Task item: Nothing but an exact repeat of the data, with pictures removed, belongs in the answer.
Extracted information: Begin
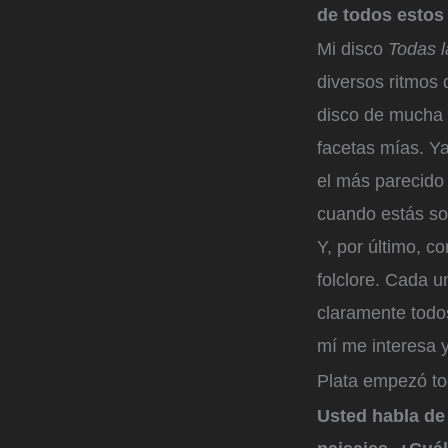
de todos estos 
Mi disco
Todas l
diversos ritmos
disco de mucha e
facetas mías. Y
el más parecido
cuando estás sol
Y, por último, c
folclore. Cada u
claramente todo
mí me interesa 
Plata empezó to
Usted habla de 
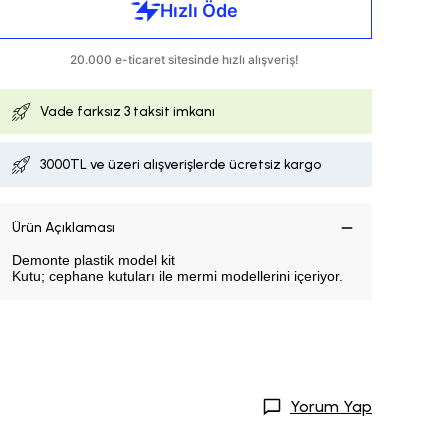
Vade farksız
3 taksit imkanı
3000TL ve üzeri alışverişlerde ücretsiz kargo
Ürün Açıklaması
Demonte plastik model kit
Kutu; cephane kutuları ile mermi modellerini içeriyor.
Yorum Yap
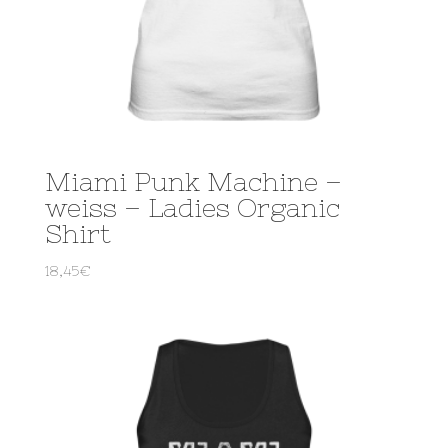
Miami Punk Machine –
weiss – Ladies Organic
Shirt
18,45
€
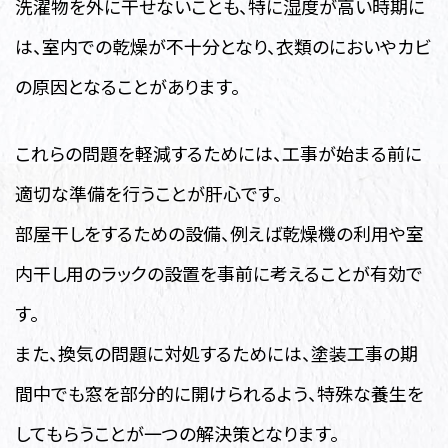
洗濯物を外に干せないことも、特に湿度が高い時期に
は、室内での乾燥が不十分となり、衣類のにおいやカビ
の原因となることがあります。
これらの問題を軽減するためには、工事が始まる前に
適切な準備を行うことが肝心です。
部屋干しをするための設備、例えば乾燥機の利用や室
内干し用のラックの設置を事前に考えることが有効で
す。
また、換気の問題に対処するためには、塗装工事の期
間中でも窓を部分的に開けられるよう、特殊な養生を
してもらうことが一つの解決策となります。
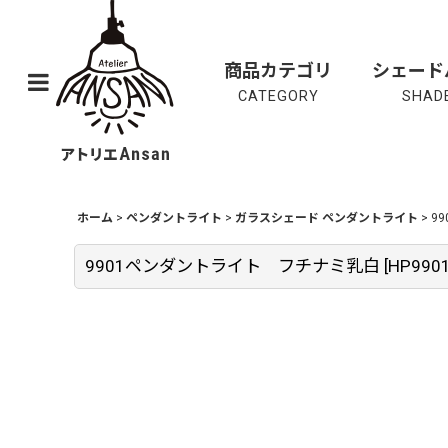
商品カテゴリ
シェード
CATEGORY
SHADE
ホーム
>
ペンダントライト
>
ガラスシェード ペンダントライト
>
9
9901ペンダントライト フチナミ乳白
[
HP990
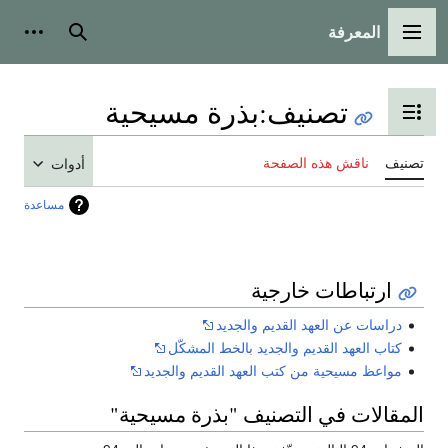
المعرفة
القائمة الرئيسية
بحث
أدوات
تصنيف
:
بذرة مسيحية
تبديل عرض جدول المحتويات
تصنيف
ناقش هذه الصفحة
أدوات
مساعدة
ارتباطات خارجية
دراسات عن العهد القديم والجديد
كتاب العهد القديم والجديد بالخط المشكّل
مواعظ مسيحية من كتب العهد القديم والجديد
المقالات في التصنيف "بذرة مسيحية"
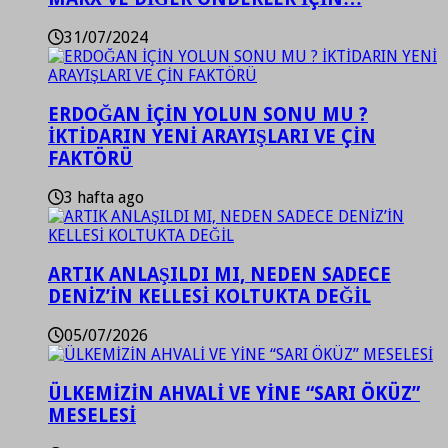
31/07/2024
ERDOĞAN İÇİN YOLUN SONU MU ?
İKTİDARIN YENİ ARAYIŞLARI VE ÇİN
FAKTÖRÜ
3 hafta ago
ARTIK ANLAŞILDI MI, NEDEN SADECE
DENİZ’İN KELLESİ KOLTUKTA DEĞİL
05/07/2026
ÜLKEMİZİN AHVALİ VE YİNE “SARI ÖKÜZ”
MESELESİ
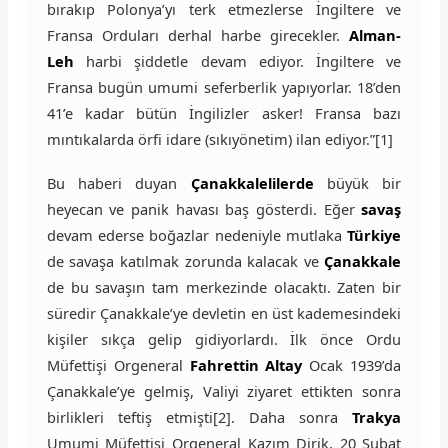
bırakıp Polonya’yı terk etmezlerse İngiltere ve
Fransa Orduları derhal harbe girecekler.
Alman-
Leh
harbi şiddetle devam ediyor. İngiltere ve
Fransa bugün umumi seferberlik yapıyorlar. 18’den
41’e kadar bütün İngilizler asker! Fransa bazı
mıntıkalarda örfi idare (sıkıyönetim) ilan ediyor.”[1]
Bu haberi duyan
Çanakkalelilerde
büyük bir
heyecan ve panik havası baş gösterdi. Eğer
savaş
devam ederse boğazlar nedeniyle mutlaka
Türkiye
de savaşa katılmak zorunda kalacak ve
Çanakkale
de bu savaşın tam merkezinde olacaktı. Zaten bir
süredir Çanakkale’ye devletin en üst kademesindeki
kişiler sıkça gelip gidiyorlardı. İlk önce Ordu
Müfettişi Orgeneral
Fahrettin Altay
Ocak 1939’da
Çanakkale’ye gelmiş, Valiyi ziyaret ettikten sonra
birlikleri teftiş etmişti[2]. Daha sonra
Trakya
Umumi Müfettişi Orgeneral Kazım Dirik, 20 Şubat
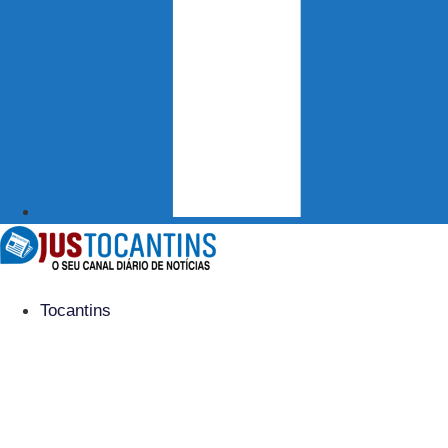
Tocantins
Extracted information: End
Result of this exercise:
de todos estos 
Mi disco
Todas l
diversos ritmos
disco de mucha e
facetas mías. Y
el más parecido
cuando estás sol
Y, por último, c
folclore. Cada u
claramente todo
mí me interesa 
Plata empezó to
Usted habla de 
Vade farksız
3 taksit imkanı
3000TL ve üzeri alışverişlerde ücretsiz kargo
Ürün Açıklaması
Demonte plastik model kit
Kutu; cephane kutuları ile mermi modellerini içeriyor.
Yorum Yap
Miami Punk Machine –
weiss – Ladies Organic
Shirt
18,45
€
洗濯物を外に干せないことも、特に湿度が高い時期に
は、室内での乾燥が不十分となり、衣類のにおいやカビ
の原因となることがあります。
これらの問題を軽減するためには、工事が始まる前に
適切な準備を行うことが肝心です。
部屋干しをするための設備、例えば乾燥機の利用や室
内干し用のラックの設置を事前に考えることが有効で
す。
また、換気の問題に対処するためには、塗装工事の期
間中でも窓を部分的に開けられるよう、特殊な養生を
してもらうことが一つの解決策となります。
商品カテゴリ
シェード
CATEGORY
SHADE
ホーム
>
ペンダントライト
>
ガラスシェード ペンダントライト
>
9
9901ペンダントライト フチナミ乳白
[
HP990
المعرفة
القائمة الرئيسية
بحث
أدوات
تصنيف
:
بذرة مسيحية
تبديل عرض جدول المحتويات
تصنيف
ناقش هذه الصفحة
أدوات
مساعدة
ارتباطات خارجية
دراسات عن العهد القديم والجديد
كتاب العهد القديم والجديد بالخط المشكّل
مواعظ مسيحية من كتب العهد القديم والجديد
المقالات في التصنيف "بذرة مسيحية"
31/07/2024
ERDOĞAN İÇİN YOLUN SONU MU ?
İKTİDARIN YENİ ARAYIŞLARI VE ÇİN
FAKTÖRÜ
3 hafta ago
ARTIK ANLAŞILDI MI, NEDEN SADECE
DENİZ’İN KELLESİ KOLTUKTA DEĞİL
05/07/2026
ÜLKEMİZİN AHVALİ VE YİNE “SARI ÖKÜZ”
MESELESİ
bırakıp Polonya’yı terk etmezlerse İngiltere ve
Fransa Orduları derhal harbe girecekler.
Alman-
Leh
harbi şiddetle devam ediyor. İngiltere ve
Fransa bugün umumi seferberlik yapıyorlar. 18’den
41’e kadar bütün İngilizler asker! Fransa bazı
mıntıkalarda örfi idare (sıkıyönetim) ilan ediyor.”[1]
Bu haberi duyan
Çanakkalelilerde
büyük bir
heyecan ve panik havası baş gösterdi. Eğer
savaş
devam ederse boğazlar nedeniyle mutlaka
Türkiye
de savaşa katılmak zorunda kalacak ve
Çanakkale
de bu savaşın tam merkezinde olacaktı. Zaten bir
süredir Çanakkale’ye devletin en üst kademesindeki
kişiler sıkça gelip gidiyorlardı. İlk önce Ordu
Müfettişi Orgeneral
Fahrettin Altay
Ocak 1939’da
Çanakkale’ye gelmiş, Valiyi ziyaret ettikten sonra
birlikleri teftiş etmişti[2]. Daha sonra
Trakya
Umumi Müfettişi Orgeneral Kazım Dirik, 20 Şubat
Tocantins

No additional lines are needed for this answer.